I swallowed. “Was I really insulting?”
“I deserved it.”
“No, you didn’t!” I said. “You deserve so much better than what I’ve dished out over the last month.” I took a deep breath. “I’m sorry.”
“Forget it,” he said. “I triple forgive you. But there’s one thing that’s killing me.”
“What is it?”
He reached out and pulled me into his arms. “Please tell me you didn’t quit the magazine for me,” he said, his breath tickling my hair. “Please? Because I might kind of hate myself if you did.”
There would be time enough later to explain that getting out of the column owed a lot to Landon. I had a feeling Tanner might write a thank you note of his own to Landon since the interview freed me from a stream of dates with strangers.
“I didn’t,” I said. “I know that’s never what you wanted.”
“No,” he said, leaning back to take my face in his hands and dropping another soft kiss on my lips. “All I’ve wanted since you limped out of my life the first day I met you was to have you back in it. Does that
scare you?”
I stood on tiptoe to return his kiss. “Not even a little bit. Thank you, Tanner Graham.”
He smiled. “For what?”
“For being patient. I’ll make it worth it.”
“You’ve always been worth it,” he said, punctuating his opinion with another kiss. He broke it off when a hoot from the balcony sounded, and we looked up to find Denny standing there, grinning and waving. He disappeared back into the office.
Tanner smiled down at me, tightening his hold. “Thank you.”
“For what?”
“For being you. I love you, Pepper.”
I squeezed back. “You’ll do.”
He leaned back to look at me, his eyes twinkling. “I’ll do? I read your column this morning. You don’t have any secrets anymore.”

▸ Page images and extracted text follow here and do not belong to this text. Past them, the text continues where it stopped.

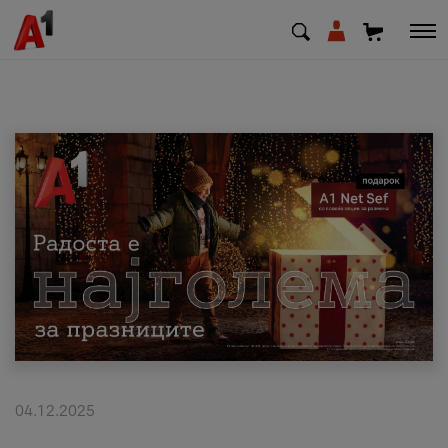
МК
EN
SQ
Приватни
Деловни
Поддршка
Надополни кредит
04.12.2025
Плати сметка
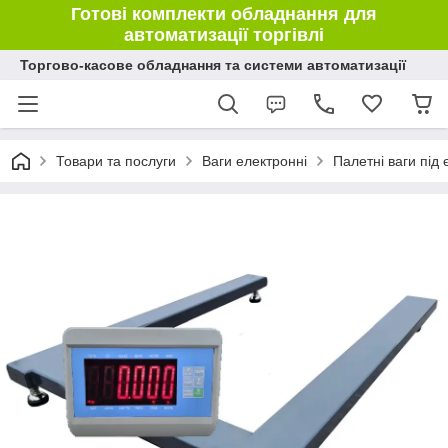
Готові комплекти обладнання для
автоматизації торгівлі
Торгово-касове обладнання та системи автоматизації
Товари та послуги
Ваги електронні
Палетні ваги під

I wound my arms around his neck and pulled his lips down to meet mine again.
“I love when you go all investigative journalist on me,” I said.
He captured me with another kiss that overloaded my senses so completely that I knew Tanner had just single-handedly rewired my central nervous system. I broke away to draw a breath and stare into the eyes that captured me like nothing had before.
“Here’s an exclusive, Tanner Graham. I love you like crazy.”
“My favorite kind of story,” he said. “I already know how this one ends.”
“How?”
“Happily ever after.”
Dear Mom and Dad,
Thank you seems inadequate, but it’s the only way I know how to tell you what’s in my heart. There are a million things I could thank you for, like all your help with the wedding. Mom, the bridesmaid dresses came out beautifully. When Ginger wants to keep hers, you know it’s true! And Dad, the chest you made is going to have a permanent place of honor in our new home. We’ll keep our most precious things inside.
But thanking you for the gifts and the help is the easy part. Finding words for what you’ve given me beyond that . . . that’s the impossible part. Thank you for loving me enough to challenge me to become better, grow bigger, and be more. Thank you for teaching me the most valuable lesson I’ve ever learned: the power of gratitude. You were right, Dad. A thankful heart has let me witness daily all the blessings in my life.